The trial enrolled 739 patients who were randomized (1:1) to receive: Vibostolimab/pembrolizumab fixed-dose combination (pembrolizumab 200mg and vibostolimab 200 mg IV) plus platinum doublet chemotherapy (Q3W for 4 cycles); then vibostolimab/pembrolizumab (200mg/200mg IV) for up to 31 cycles? (plus pemetrexed 500mg/m2 Q3W maintenance for nonsquamous histology); Pembrolizumab (200 mg IV) plus platinum doublet chemotherapy (Q3W for 4 cycles); then pembrolizumab (200mg IV) for up to 31 cycles (plus pemetrexed 500mg/m2 Q3W maintenance for nonsquamous histology).
KeyVibe-006 is a randomized, open-label phase 3 trial (ClincialTrials.gov, NCT05298423 ) evaluating the fixed-dose combination of vibostolimab and pembrolizumab with concurrent chemoradiotherapy followed by vibostolimab and pembrolizumab versus concurrent chemoradiotherapy followed by durvalumab in patients with stage III NSCLC. The primary endpoints are PFS and OS for all participants and for participants with TPS = 1%. The secondary endpoints are ORR, DOR, safety and patient reported outcomes.
The trial enrolled approximately 580 patients who were randomized (1:1) to receive: Vibostolimab/pembrolizumab (200mg/200mg IV) plus platinum doublet (1 cycle); then platinum doublet plus vibostolimab/pembrolizumab (2 cycles) plus thoracic radiotherapy; then vibostolimab/pembrolizumab (200mg/200mg IV Q3W for 17 cycles); or Platinum doublet (1 cycle); then platinum doublet (2 cycles) plus thoracic radiotherapy; then durvalumab (10 mg/kg Q2W for 26 cycles).
KEYFORM-008 is a randomized, open-label phase 3 trial (ClinicalTrials.gov, NCT05508867 ) evaluating the fixed-dose combination of favezelimab and pembrolizumab (MK-4280A) versus physician's choice chemotherapy for the treatment of patients with PD-1 relapsed or refractory classical Hodgkin lymphoma.
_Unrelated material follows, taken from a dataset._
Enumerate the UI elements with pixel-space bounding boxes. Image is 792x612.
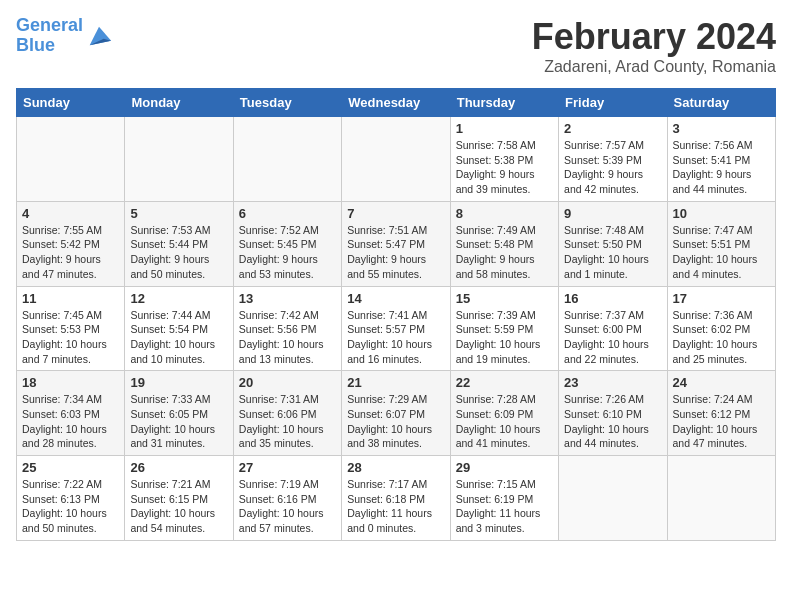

The primary endpoint is PFS per Lugano Response Criteria as assessed by Blinded Independent Central Review (BICR). The secondary endpoints are OS, ORR, DOR and safety.
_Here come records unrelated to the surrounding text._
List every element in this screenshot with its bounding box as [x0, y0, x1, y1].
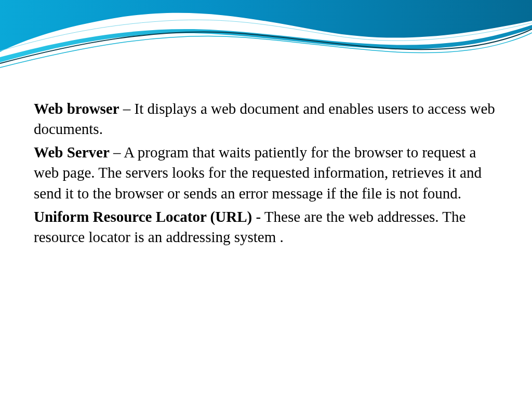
definition-url: Uniform Resource Locator (URL) - These a…	[34, 207, 501, 247]
term-web-browser: Web browser	[34, 100, 119, 117]
term-web-server: Web Server	[34, 144, 110, 161]
sep-web-browser: –	[119, 100, 135, 117]
sep-url: -	[252, 208, 264, 225]
slide-body: Web browser – It displays a web document…	[34, 99, 501, 250]
sep-web-server: –	[110, 144, 124, 161]
header-swoosh-decoration	[0, 0, 532, 83]
definition-web-browser: Web browser – It displays a web document…	[34, 99, 501, 139]
term-url: Uniform Resource Locator (URL)	[34, 208, 252, 225]
definition-web-server: Web Server – A program that waits patien…	[34, 142, 501, 203]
The trial enrolled 169 patients who were randomized (1:1) to receive: Favezelimab/pembrolizumab (800 mg/200 mg IV on day 1, then Q3W for up to 35 infusions); or Physician's choice of either bendamustine (between 90-120 mg/m2 IV on day 1 and day 2 of either a 3- or 4-week cycle for up to 6 cycles); or gemcitabine (between 800-1,200 mg/m2 IV on day 1 and day 8 of a Q3W cycle for up to 6 cycles).
Vibostolimab (MK-7684) is an investigational humanized anti-TIGIT antibody discovered and developed by Merck. Vibostolimab restores antitumor activity by blocking the TIGIT receptor from binding to its ligands (CD112 and CD155), thereby activating T lymphocytes that help destroy tumour cells.
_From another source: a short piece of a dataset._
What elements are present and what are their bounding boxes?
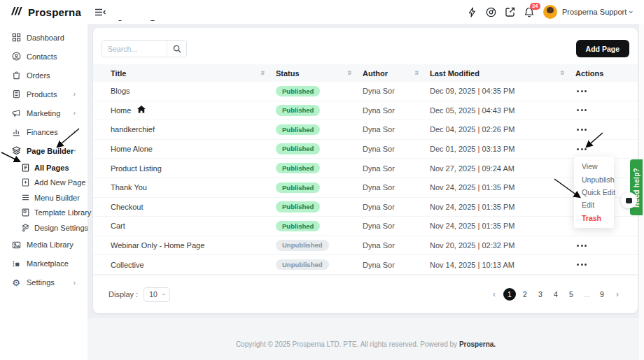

Favezelimab (MK-4280) is an investigational anti-lymphocyte activation gene-3 (LAG-3) antibody. LAG-3 is a cell surface immunomodulatory receptor expressed on various immune cells that down-regulates T cell proliferation and activation. Favezelimab aims to restore T cell effector function by preventing LAG-3 from binding to its primary ligand, major histocompatibility complex (MHC) class II molecules.
Keytruda is an anti-programmed death receptor-1 (PD-1) therapy that works by increasing the ability of the body’s immune system to help detect and fight tumour cells. Keytruda is a humanized monoclonal antibody that blocks the interaction between PD-1 and its ligands, PD- L1 and PD-L2, thereby activating T lymphocytes which may affect both tumour cells and healthy cells.
Merck has the industry’s largest immuno-oncology clinical research programme. There are currently more than 1,600 trials studying Keytruda across a wide variety of cancers and treatment settings. The Keytruda clinical programme seeks to understand the role of Keytruda across cancers and the factors that may predict a patient's likelihood of benefitting from treatment with Keytruda, including exploring several different biomarkers.